Record set =
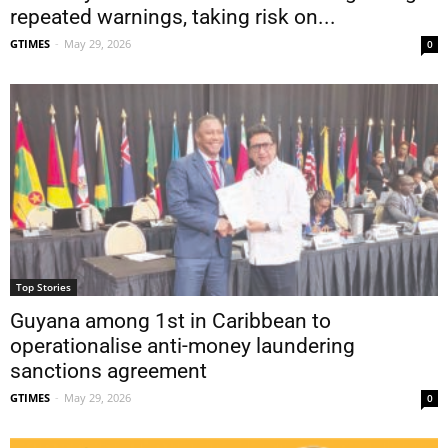
repeated warnings, taking risk on...
GTIMES
-
May 29, 2026
0
Top Stories
Guyana among 1st in Caribbean to
operationalise anti-money laundering
sanctions agreement
GTIMES
-
May 29, 2026
0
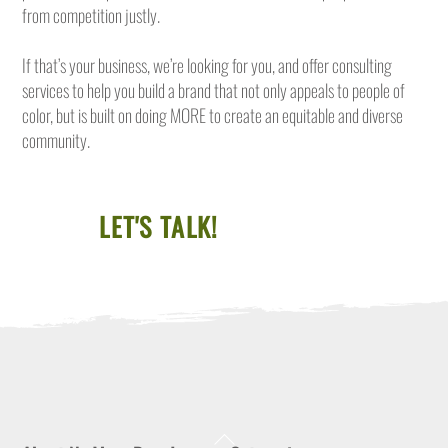
from competition justly.
If that’s your business, we’re looking for you, and offer consulting
services to help you build a brand that not only appeals to people of
color, but is built on doing MORE to create an equitable and diverse
community.
LET'S TALK!
Back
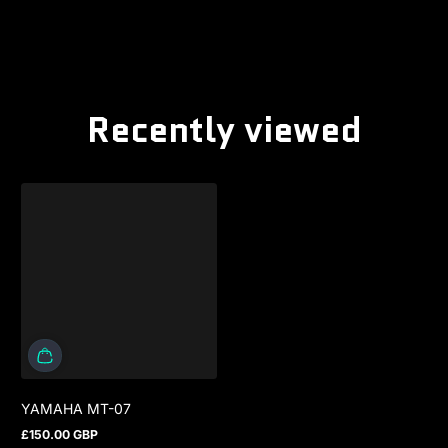
Recently viewed
YAMAHA MT-07
£150.00 GBP
Regular price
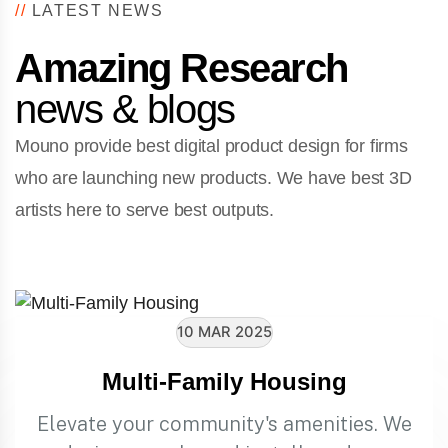
//
LATEST NEWS
Amazing Research
news & blogs
Mouno provide best digital product design for firms
who are launching new products. We have best 3D
artists here to serve best outputs.
10 MAR 2025
Multi-Family Housing
Elevate your community's amenities. We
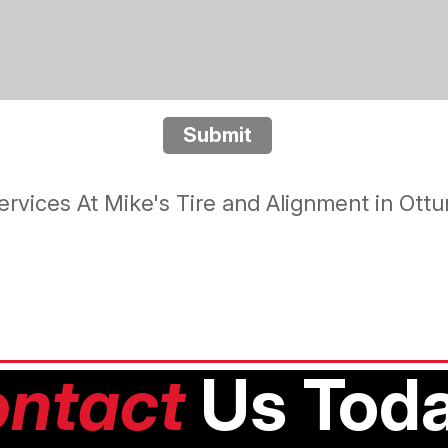
Submit
rvices At Mike's Tire and Alignment in Ot
ntact
Us Toda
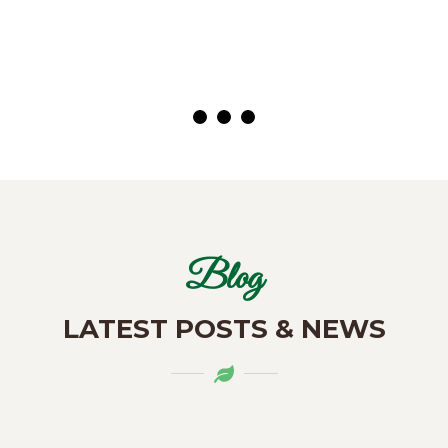
( Customer)
Blog
LATEST POSTS & NEWS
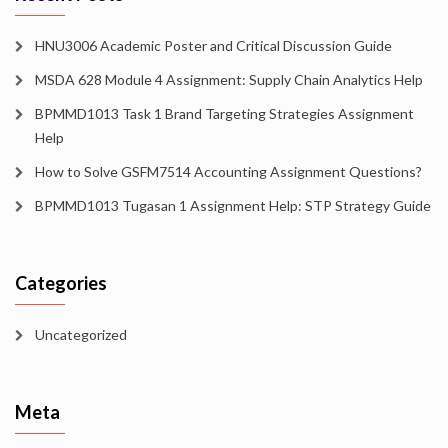
HNU3006 Academic Poster and Critical Discussion Guide
MSDA 628 Module 4 Assignment: Supply Chain Analytics Help
BPMMD1013 Task 1 Brand Targeting Strategies Assignment
Help
How to Solve GSFM7514 Accounting Assignment Questions?
BPMMD1013 Tugasan 1 Assignment Help: STP Strategy Guide
Categories
Uncategorized
Meta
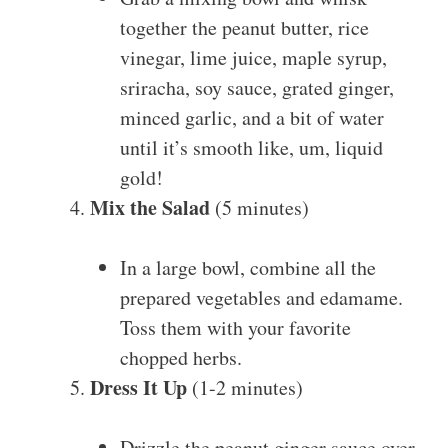
together the peanut butter, rice
vinegar, lime juice, maple syrup,
sriracha, soy sauce, grated ginger,
minced garlic, and a bit of water
until it’s smooth like, um, liquid
gold!
Mix the Salad
(5 minutes)
In a large bowl, combine all the
prepared vegetables and edamame.
Toss them with your favorite
chopped herbs.
Dress It Up
(1-2 minutes)
Drizzle the peanut ginger sauce over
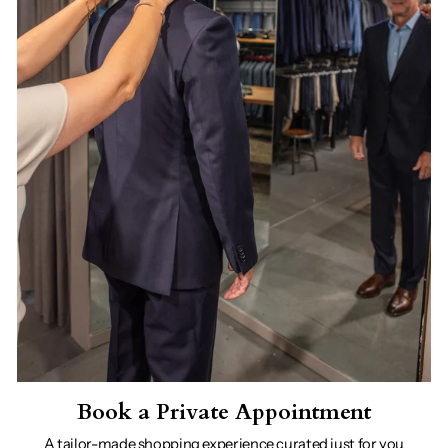
Book a Private Appointment
A tailor-made shopping experience curated just for you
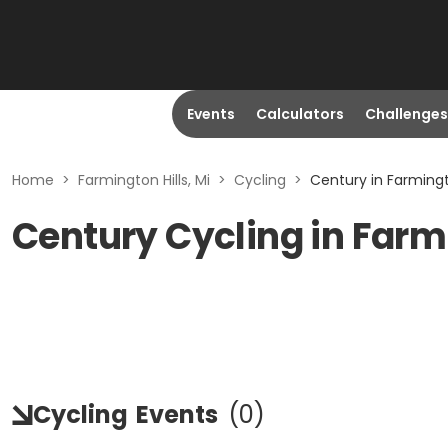
Events
Calculators
Challenges
Home
>
Farmington Hills, Mi
>
Cycling
>
Century in Farmingto
Century Cycling in Farmi
Cycling
Events
(
0
)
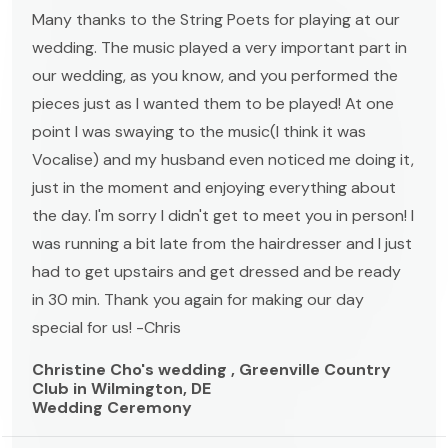
Many thanks to the String Poets for playing at our
wedding. The music played a very important part in
our wedding, as you know, and you performed the
pieces just as I wanted them to be played! At one
point I was swaying to the music(I think it was
Vocalise) and my husband even noticed me doing it,
just in the moment and enjoying everything about
the day. I'm sorry I didn't get to meet you in person! I
was running a bit late from the hairdresser and I just
had to get upstairs and get dressed and be ready
in 30 min. Thank you again for making our day
special for us! -Chris
Christine Cho's wedding , Greenville Country
Club in Wilmington, DE
Wedding Ceremony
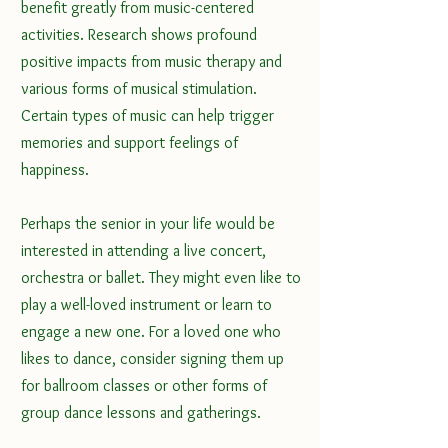
benefit greatly from music-centered 
activities. Research shows profound 
positive impacts from music therapy and 
various forms of musical stimulation. 
Certain types of music can help trigger 
memories and support feelings of 
happiness. 
Perhaps the senior in your life would be 
interested in attending a live concert, 
orchestra or ballet. They might even like to 
play a well-loved instrument or learn to 
engage a new one. For a loved one who 
likes to dance, consider signing them up 
for ballroom classes or other forms of 
group dance lessons and gatherings.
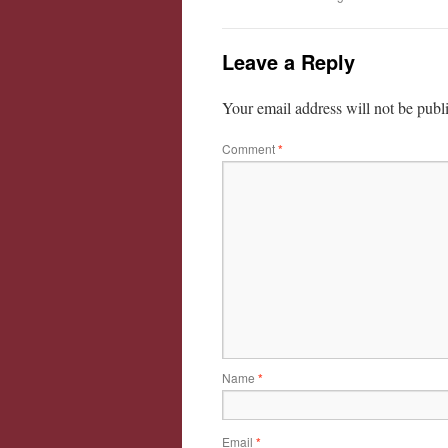
Leave a Reply
Your email address will not be publ
Comment
*
Name
*
Email
*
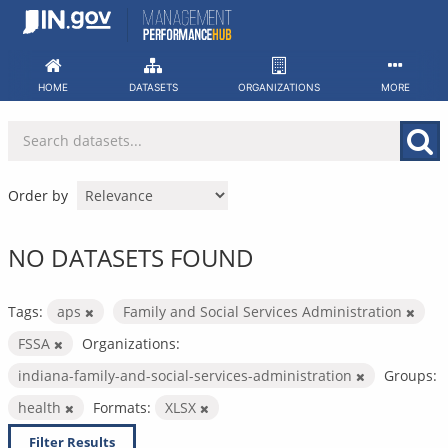
Skip
to
content
HOME
DATASETS
ORGANIZATIONS
MORE
Order by
NO DATASETS FOUND
Tags:
aps
Family and Social Services Administration
FSSA
Organizations:
indiana-family-and-social-services-administration
Groups:
health
Formats:
XLSX
Filter Results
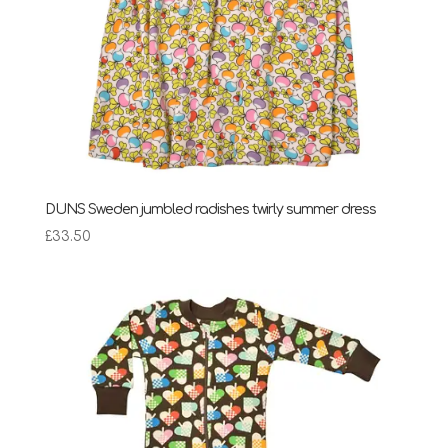
DUNS Sweden jumbled radishes twirly summer dress
£
33.50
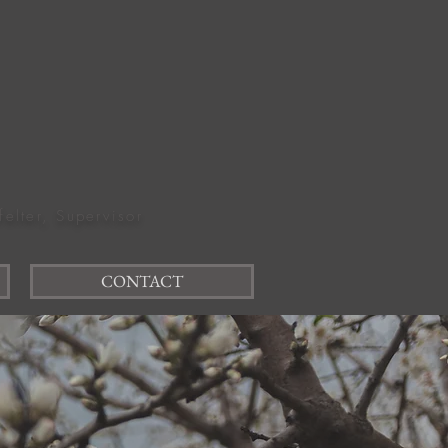
felter, Supervisor
CONTACT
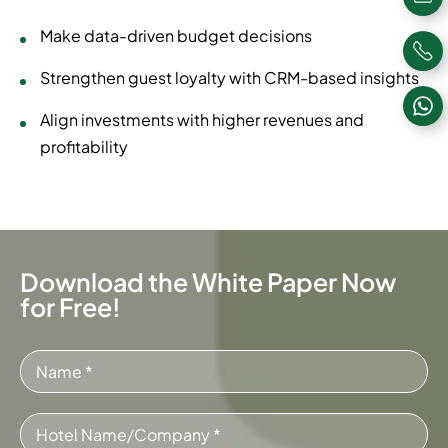
Make data-driven budget decisions
Strengthen guest loyalty with CRM-based insights
Align investments with higher revenues and
profitability
Download the White Paper Now
for Free!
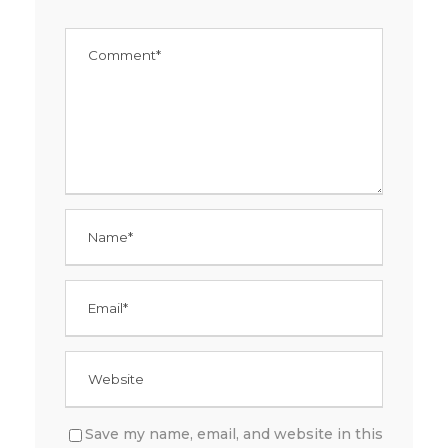
Save my name, email, and website in this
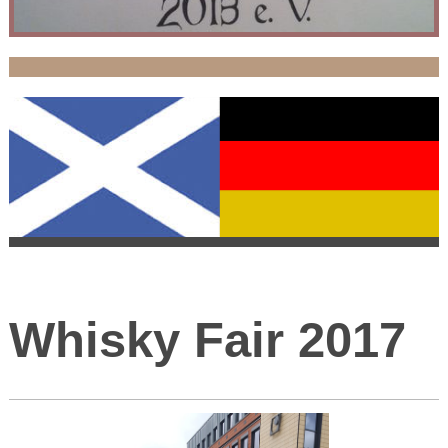
Whisky Fair 2017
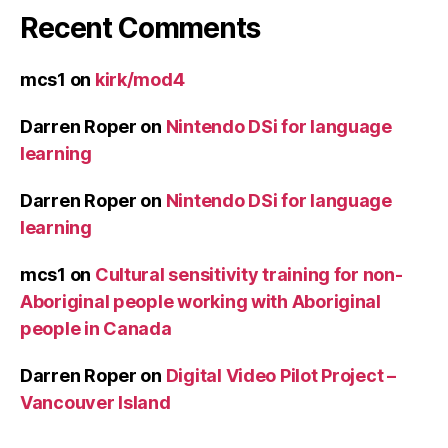
Recent Comments
mcs1
on
kirk/mod4
Darren Roper
on
Nintendo DSi for language
learning
Darren Roper
on
Nintendo DSi for language
learning
mcs1
on
Cultural sensitivity training for non-
Aboriginal people working with Aboriginal
people in Canada
Darren Roper
on
Digital Video Pilot Project –
Vancouver Island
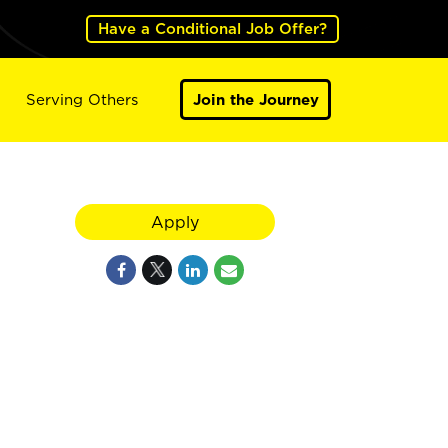
Have a Conditional Job Offer?
Serving Others
Join the Journey
Apply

Exercise brief = Excluding all images, transcribe the material word for word.

Answer box =
repeated warnings, taking risk on...
GTIMES
-
May 29, 2026
0
Top Stories
Guyana among 1st in Caribbean to
operationalise anti-money laundering
sanctions agreement
GTIMES
-
May 29, 2026
0
from competition justly.
If that’s your business, we’re looking for you, and offer consulting
services to help you build a brand that not only appeals to people of
color, but is built on doing MORE to create an equitable and diverse
community.
LET'S TALK!
Back
Recently viewed
YAMAHA MT-07
£150.00 GBP
Regular price
//
LATEST NEWS
Amazing Research
news & blogs
Mouno provide best digital product design for firms
who are launching new products. We have best 3D
artists here to serve best outputs.
10 MAR 2025
Multi-Family Housing
Elevate your community's amenities. We
Submit
rvices At Mike's Tire and Alignment in Ot
ntact
Us Toda
( Customer)
Blog
LATEST POSTS & NEWS
HNU3006 Academic Poster and Critical Discussion Guide
MSDA 628 Module 4 Assignment: Supply Chain Analytics Help
BPMMD1013 Task 1 Brand Targeting Strategies Assignment
Help
How to Solve GSFM7514 Accounting Assignment Questions?
BPMMD1013 Tugasan 1 Assignment Help: STP Strategy Guide
Categories
Uncategorized
Meta
together the peanut butter, rice
vinegar, lime juice, maple syrup,
sriracha, soy sauce, grated ginger,
minced garlic, and a bit of water
until it’s smooth like, um, liquid
gold!
Mix the Salad
(5 minutes)
In a large bowl, combine all the
prepared vegetables and edamame.
Toss them with your favorite
chopped herbs.
Dress It Up
(1-2 minutes)
Drizzle the peanut ginger sauce over
Book a Private Appointment
A tailor-made shopping experience curated just for you
Events
Calculators
Challenges
Home
>
Farmington Hills, Mi
>
Cycling
>
Century in Farmingto
Century Cycling in Farmi
Cycling
Events
(
0
)
Many thanks to the String Poets for playing at our
wedding. The music played a very important part in
our wedding, as you know, and you performed the
pieces just as I wanted them to be played! At one
point I was swaying to the music(I think it was
Vocalise) and my husband even noticed me doing it,
just in the moment and enjoying everything about
the day. I'm sorry I didn't get to meet you in person! I
was running a bit late from the hairdresser and I just
had to get upstairs and get dressed and be ready
in 30 min. Thank you again for making our day
special for us! -Chris
Christine Cho's wedding , Greenville Country
Club in Wilmington, DE
Wedding Ceremony
benefit greatly from music-centered 
activities. Research shows profound 
positive impacts from music therapy and 
various forms of musical stimulation. 
Certain types of music can help trigger 
memories and support feelings of 
happiness. 
Perhaps the senior in your life would be 
interested in attending a live concert, 
orchestra or ballet. They might even like to 
play a well-loved instrument or learn to 
engage a new one. For a loved one who 
likes to dance, consider signing them up 
for ballroom classes or other forms of 
group dance lessons and gatherings.
Leave a Reply
Your email address will not be publ
Comment
*
Name
*
Email
*
Skip
to
content
HOME
DATASETS
ORGANIZATIONS
MORE
Order by
NO DATASETS FOUND
Tags:
aps
Family and Social Services Administration
FSSA
Organizations:
indiana-family-and-social-services-administration
Groups:
health
Formats:
XLSX
Filter Results
DUNS Sweden jumbled radishes twirly summer dress
£
33.50
felter, Supervisor
CONTACT
Make data-driven budget decisions
Strengthen guest loyalty with CRM-based insights
Align investments with higher revenues and
profitability
Download the White Paper Now
for Free!
Save my name, email, and website in this
Whisky Fair 2017
Recent Comments
mcs1
on
kirk/mod4
Darren Roper
on
Nintendo DSi for language
learning
Darren Roper
on
Nintendo DSi for language
learning
mcs1
on
Cultural sensitivity training for non-
Aboriginal people working with Aboriginal
people in Canada
Darren Roper
on
Digital Video Pilot Project –
Vancouver Island
Have a Conditional Job Offer?
Serving Others
Join the Journey
Apply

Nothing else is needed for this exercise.